A NHTSA diz que a unidade de controle de memória (MCU) usa um processador Nvidia Corp Tegra 3, e lembrou que dispositivos flash têm uma vida útil finita com base no número de programas ou ciclos de formatação.

Algumas reclamações afirmam que falhas podem resultar na perda da capacidade de carregamento e que outros alertas de segurança podem ser afetados. Um motorista disse que não conseguia limpar os vidros embaçados porque não conseguia mudar os controles de clima.

No total, a NHTSA disse que analisou 12.523 reclamações sobre o assunto, o que impactaria aproximadamente 8% dos veículos sob investigação.
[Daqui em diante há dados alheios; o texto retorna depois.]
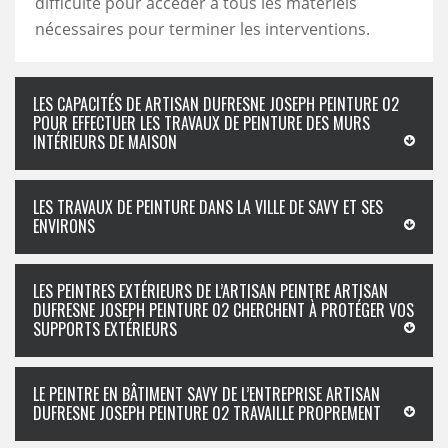
difficulté pour accéder à tous les matériels
nécessaires pour terminer les interventions.
LES CAPACITÉS DE ARTISAN DUFRESNE JOSEPH PEINTURE 02
POUR EFFECTUER LES TRAVAUX DE PEINTURE DES MURS
INTÉRIEURS DE MAISON
LES TRAVAUX DE PEINTURE DANS LA VILLE DE SAVY ET SES
ENVIRONS
LES PEINTRES EXTÉRIEURS DE L’ARTISAN PEINTRE ARTISAN
DUFRESNE JOSEPH PEINTURE 02 CHERCHENT À PROTÉGER VOS
SUPPORTS EXTÉRIEURS
LE PEINTRE EN BÂTIMENT SAVY DE L’ENTREPRISE ARTISAN
DUFRESNE JOSEPH PEINTURE 02 TRAVAILLE PROPREMENT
Muitas reclamações afirmam que a Tesla exige que os proprietários paguem para substituir a unidade assim que as garantias expiram. A NHTSA disse que os dados mostram "taxas de falha acima de 30% durante meses específicos e tendências de falha aceleradas após 3 a 4 anos em serviço."

A Tesla implementou atualizações remotas "para mitigar os efeitos da falha", segundo diz a NHTSA, incluindo mudanças para reduzir o uso do cartão de memória em questão, melhorando as estratégias de gerenciamento de armazenamento.